This regular expression works as expected in "The Regex Coach":
(?m)^(\w+)(?:\s+)??((?:.*(?:[\n]^\s+)?.*)*)?
In a
Java program, (tested on 1.4.2_3 or 1.5 beta 1) it looks like this
(?m)^(\\w+)(?:\\s+)??((?:.*(?:[\\n]^\\s+)?.*)*)?
_________________________ ^^^^^^^^^^^^^^ ___________ carets mark the section that does continuation
The regex group(1) captures the term "Budgie" and group(2) is its definition: "Active and amusing miniature parrot native to Australia"
EXCEPT that
in Java, the continuation line is ignored, and we get "Active and amusing miniature parrot". I am sure the problem is in here: (?:[\\n]^\\s+)

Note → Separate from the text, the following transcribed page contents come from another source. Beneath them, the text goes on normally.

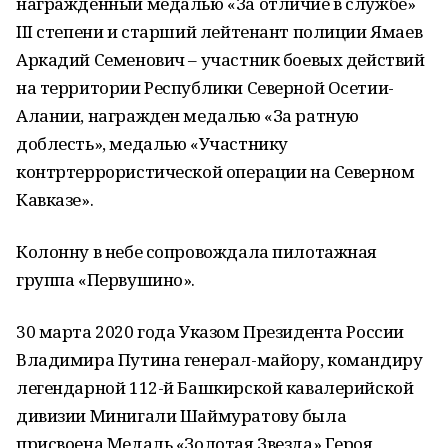
награжденный медалью «За отличие в службе»
III степени и старший лейтенант полиции Ямаев
Аркадий Семенович – участник боевых действий
на территории Республики Северной Осетии-
Алании, награжден медалью «За ратную
доблесть», медалью «Участнику
контртеррористической операции на Северном
Кавказе».
Колонну в небе сопровождала пилотажная
группа «Первушино».
30 марта 2020 года Указом Президента России
Владимира Путина генерал-майору, командиру
легендарной 112-й Башкирской кавалерийской
дивизии Минигали Шаймуратову была
присвоена Медаль «Золотая Звезда» Героя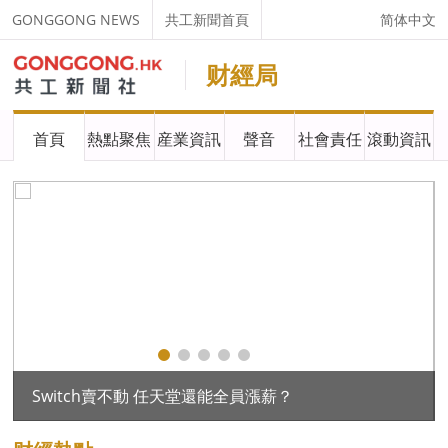
GONGGONG NEWS
共工新聞首頁
简体中文
财經局
首頁
熱點聚焦
産業資訊
聲音
社會責任
滾動資訊
、今井皂液、莫代爾女褲等樣品不合格
Switch賣不動 任天堂還能全員漲薪？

Inserting $ in almost every conceivable position had no effect.
I also tried .? after [\\n] just in case there was something after the newline and before ^ the beginning of the actual new line. It doesn't seem to matter if there are two, three, four or even five backslashes [\\\\\n].
Either the continuation is ignored or the program captures nothing at all.
I want to do this <term>Cat</term> <meaning>Natural loner</meaning>
with a definition file having some lines blank and ignored, and some lines have terms without definitions. I have added underscores for leading blanks, because they are being edited out by the
forum.
Cat Natural loner
Dog Best friend
Budgie Active and amusing miniature parrot
____native to Australia
____and popular as a house pet
Eagle American mascot
Any suggestions as to what I could try?
[ August 13, 2004: Message edited by: Mike Rainville ]
[ August 13, 2004: Message edited by: Mike Rainville ]